I'm with the people that say this is a quirky thing they do/say. Like 'say hello to the queen'! After a boring drive, to see a world-famous landmark is something you might like to remark about to someone who's on your mind (i.e. you!)

We often 'wave' at our relatives who live over a giant expanse of water from a popular tourist point, when we go there. Then text to say 'we're waving hello from XXX-ville!'

Peppapigforlife · 25/01/2022 17:02

If he was having an affair though why would they meet in the evening at Stonehenge. It's just a car park there and she would have to drive there and they would drive off in seperate cars from there to the hotel. Also if they had agreed to meet there, they probably would have been in contact all the way there and he would just say 'i'm here' from the car park. He wouldn't need to say 'im waiting at Stonehenge for you' because the woman would know he's at Stonehenge.

VioletLemon · 25/01/2022 17:03

Not helpful.

CloseYourEyesAndSee · 25/01/2022 17:03

@GreenFingeredNell15

He didnt mentioned the trip before

Hes expressing himself differently than normal (waving at a monument isn't something he'd normally say)

Hes staying with someone you don't know

All odd imo

None of those things are odd if you aren't paranoid
itsgettingweird · 25/01/2022 17:03

@VanCleefArpels

Sod the waving is it just me thinking it’s weird to have a conversation BY TEXT when one person is driving? Why not just talk on hands free 🤔
No - that did also cross my mind too!
Hoolihan · 25/01/2022 17:04

Totally innocuous comment and quite sad that you have jumped to conclusions like this. With regard the 'unexpected' trip away that could easily be your mistake too. Poor bloke!

Loveisthere · 25/01/2022 17:05

Red flag he did not tell you he was going away but made out he did. Come on pp when was the last time your partner said they were going away and you forgot

JustLyra · 25/01/2022 17:05

I think you can only go by your normal.

If DH told me he was waving at a moment, that he'd forgotten my plans and was texting by voice command that would be entirely normal because he does random stuff, has a memory like a seive and often voice commands his phone while driving.

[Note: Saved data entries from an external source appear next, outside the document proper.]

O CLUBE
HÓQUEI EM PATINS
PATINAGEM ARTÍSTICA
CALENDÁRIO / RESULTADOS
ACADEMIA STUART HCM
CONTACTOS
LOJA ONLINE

If I waved, forgot him staying overnight somewhere and used my phone while driving - or any of those three - it would ring alarm bells for him because they are not things I do.

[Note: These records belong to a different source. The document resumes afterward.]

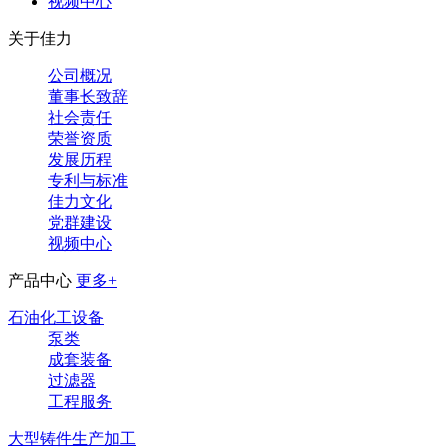
视频中心
关于佳力
公司概况
董事长致辞
社会责任
荣誉资质
发展历程
专利与标准
佳力文化
党群建设
视频中心
产品中心
更多+
石油化工设备
泵类
成套装备
过滤器
工程服务
大型铸件生产加工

So, it's pretty impossible for people to say anything other than what would be normal for them or their partner. You know your partner, if it's ringing bells for you then you'll need to try and work out why, or if you are over reading the situation.

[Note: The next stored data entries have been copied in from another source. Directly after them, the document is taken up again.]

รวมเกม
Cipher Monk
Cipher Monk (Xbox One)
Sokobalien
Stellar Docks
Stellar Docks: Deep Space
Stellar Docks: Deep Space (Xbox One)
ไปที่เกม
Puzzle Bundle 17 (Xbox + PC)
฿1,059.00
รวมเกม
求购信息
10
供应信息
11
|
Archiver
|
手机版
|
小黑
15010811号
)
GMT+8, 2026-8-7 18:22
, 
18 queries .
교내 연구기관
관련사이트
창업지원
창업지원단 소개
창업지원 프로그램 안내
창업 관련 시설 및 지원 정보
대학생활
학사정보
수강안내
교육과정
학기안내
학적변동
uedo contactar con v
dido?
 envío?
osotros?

Magicandspiders · 25/01/2022 17:07

I think it's stranger to say you're waiting at stone hedge. Surely if he was meeting someone then it was prearranged so you'd just say: I'm here. YABU

Santahasjoinedww · 25/01/2022 17:07

Has he ever contacted you like that instead of ringing op?

GingerAndTheBiscuits · 25/01/2022 17:07

Another one who would definitely message that and/or receive it in return. Like if I was walking passed Buckingham Palace I’d probably tell DH/DDs I was saying hi to the queen Grin

Hopeisnotastrategy · 25/01/2022 17:08

How normal is it for him to go on a course? ( Admittedly a difficult one in Covid times).

What is the course about?

Are other colleagues going?

Have you heard of this friend before?

All things that would shade your opinion on this one I think.

Antiqueanniesmagiclanternshow · 25/01/2022 17:09

Christ, the poor bloke

knittingaddict · 25/01/2022 17:09

@HollowTalk

I've never heard of anyone waving at Stonehenge!
It's much harder to stop at Stonehenge for a photo these days as the road going very close to it has closed and I wouldn't want to stop on the main road.

Others might not think that waving at Stonehenge is a thing, but I'm always amazed at how the traffic slows as people drive past it. Perhaps they are all waving at Stonehenge.

GrazingSheep · 25/01/2022 17:09

Why are you ‘on and off’ for 2 years?
Does that mean you both see other people during the ‘off’ period?